:: Task details ::
All of the data below should be printed again exactly, pictures excluded.

+--

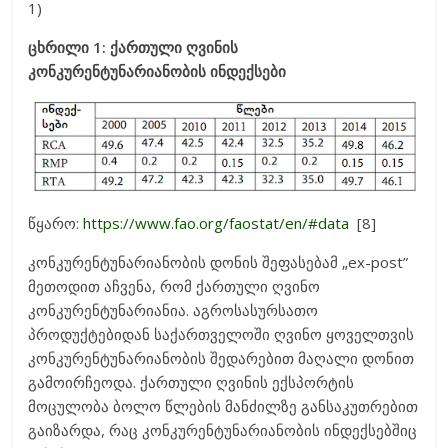
1)
ცხრილი 1: ქართული ღვინის
კონკურენტუნარიანობის ინდექსები
წყარო:
https://www.fao.org/faostat/en/#data
[8]
კონკურენტუნარიანობის დონის შეფასებამ „ex-post”
მეთოდით აჩვენა, რომ ქართული ღვინო
კონკურენტუნარიანია. აგროსასურსათო
პროდუქტებიდან საქართველოში ღვინო ყოველთვის
კონკურენტუნარიანობის შედარებით მაღალი დონით
გამოირჩეოდა. ქართული ღვინის ექსპორტის
მოცულობა ბოლო წლების მანძილზე განსაკუთრებით
გაიზარდა, რაც კონკურენტუნარიანობის ინდექსებშიც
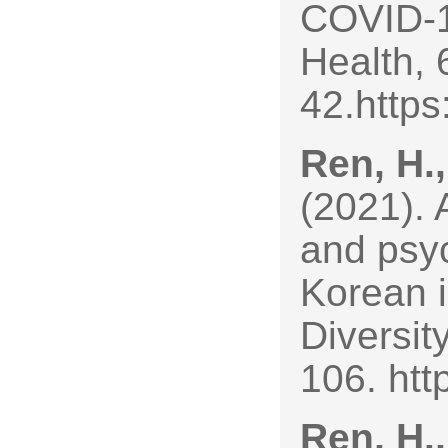
COVID-19
Health, 
42.https
Ren, H.,
(2021). 
and psy
Korean i
Diversit
106. htt
Ren, H.,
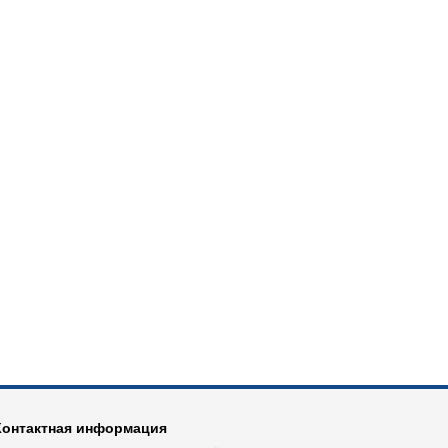
Контактная информация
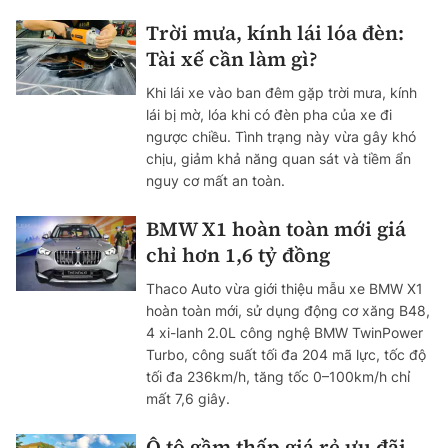
Trời mưa, kính lái lóa đèn:
Tài xế cần làm gì?
Khi lái xe vào ban đêm gặp trời mưa, kính
lái bị mờ, lóa khi có đèn pha của xe đi
ngược chiều. Tình trạng này vừa gây khó
chịu, giảm khả năng quan sát và tiềm ẩn
nguy cơ mất an toàn.
BMW X1 hoàn toàn mới giá
chỉ hơn 1,6 tỷ đồng
Thaco Auto vừa giới thiệu mẫu xe BMW X1
hoàn toàn mới, sử dụng động cơ xăng B48,
4 xi-lanh 2.0L công nghệ BMW TwinPower
Turbo, công suất tối đa 204 mã lực, tốc độ
tối đa 236km/h, tăng tốc 0–100km/h chỉ
mất 7,6 giây.
Ô tô gầm thấp giá rẻ ưu đãi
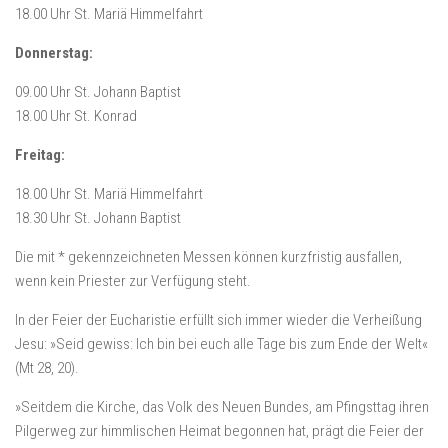
18.00 Uhr St. Mariä Himmelfahrt
Donnerstag:
09.00 Uhr St. Johann Baptist
18.00 Uhr St. Konrad
Freitag:
18.00 Uhr St. Mariä Himmelfahrt
18.30 Uhr St. Johann Baptist
Die mit * gekennzeichneten Messen können kurzfristig ausfallen,
wenn kein Priester zur Verfügung steht.
In der Feier der Eucharistie erfüllt sich immer wieder die Verheißung
Jesu: »Seid gewiss: Ich bin bei euch alle Tage bis zum Ende der Welt«
(Mt 28, 20).
»Seitdem die Kirche, das Volk des Neuen Bundes, am Pfingsttag ihren
Pilgerweg zur himmlischen Heimat begonnen hat, prägt die Feier der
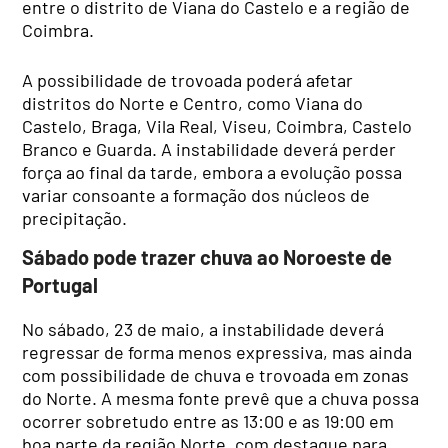
entre o distrito de Viana do Castelo e a região de
Coimbra.
A possibilidade de trovoada poderá afetar
distritos do Norte e Centro, como Viana do
Castelo, Braga, Vila Real, Viseu, Coimbra, Castelo
Branco e Guarda. A instabilidade deverá perder
força ao final da tarde, embora a evolução possa
variar consoante a formação dos núcleos de
precipitação.
Sábado pode trazer chuva ao Noroeste de
Portugal
No sábado, 23 de maio, a instabilidade deverá
regressar de forma menos expressiva, mas ainda
com possibilidade de chuva e trovoada em zonas
do Norte. A mesma fonte prevê que a chuva possa
ocorrer sobretudo entre as 13:00 e as 19:00 em
boa parte da região Norte, com destaque para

+--

:: Task response ::
1)
ცხრილი 1: ქართული ღვინის
კონკურენტუნარიანობის ინდექსები
წყარო:
https://www.fao.org/faostat/en/#data
[8]
კონკურენტუნარიანობის დონის შეფასებამ „ex-post”
მეთოდით აჩვენა, რომ ქართული ღვინო
კონკურენტუნარიანია. აგროსასურსათო
პროდუქტებიდან საქართველოში ღვინო ყოველთვის
კონკურენტუნარიანობის შედარებით მაღალი დონით
გამოირჩეოდა. ქართული ღვინის ექსპორტის
მოცულობა ბოლო წლების მანძილზე განსაკუთრებით
გაიზარდა, რაც კონკურენტუნარიანობის ინდექსებშიც
COVID-19
Health, 
42.https
Ren, H.,
(2021). 
and psy
Korean i
Diversit
106. htt
Ren, H.,
Контактная информация
Trời mưa, kính lái lóa đèn:
Tài xế cần làm gì?
Khi lái xe vào ban đêm gặp trời mưa, kính
lái bị mờ, lóa khi có đèn pha của xe đi
ngược chiều. Tình trạng này vừa gây khó
chịu, giảm khả năng quan sát và tiềm ẩn
nguy cơ mất an toàn.
BMW X1 hoàn toàn mới giá
chỉ hơn 1,6 tỷ đồng
Thaco Auto vừa giới thiệu mẫu xe BMW X1
hoàn toàn mới, sử dụng động cơ xăng B48,
4 xi-lanh 2.0L công nghệ BMW TwinPower
Turbo, công suất tối đa 204 mã lực, tốc độ
tối đa 236km/h, tăng tốc 0–100km/h chỉ
mất 7,6 giây.
Ô tô gầm thấp giá rẻ ưu đãi
18.00 Uhr St. Mariä Himmelfahrt
Donnerstag:
09.00 Uhr St. Johann Baptist
18.00 Uhr St. Konrad
Freitag:
18.00 Uhr St. Mariä Himmelfahrt
18.30 Uhr St. Johann Baptist
Die mit * gekennzeichneten Messen können kurzfristig ausfallen,
wenn kein Priester zur Verfügung steht.
In der Feier der Eucharistie erfüllt sich immer wieder die Verheißung
Jesu: »Seid gewiss: Ich bin bei euch alle Tage bis zum Ende der Welt«
(Mt 28, 20).
»Seitdem die Kirche, das Volk des Neuen Bundes, am Pfingsttag ihren
Pilgerweg zur himmlischen Heimat begonnen hat, prägt die Feier der
entre o distrito de Viana do Castelo e a região de
Coimbra.
A possibilidade de trovoada poderá afetar
distritos do Norte e Centro, como Viana do
Castelo, Braga, Vila Real, Viseu, Coimbra, Castelo
Branco e Guarda. A instabilidade deverá perder
força ao final da tarde, embora a evolução possa
variar consoante a formação dos núcleos de
precipitação.
Sábado pode trazer chuva ao Noroeste de
Portugal
No sábado, 23 de maio, a instabilidade deverá
regressar de forma menos expressiva, mas ainda
com possibilidade de chuva e trovoada em zonas
do Norte. A mesma fonte prevê que a chuva possa
ocorrer sobretudo entre as 13:00 e as 19:00 em
boa parte da região Norte, com destaque para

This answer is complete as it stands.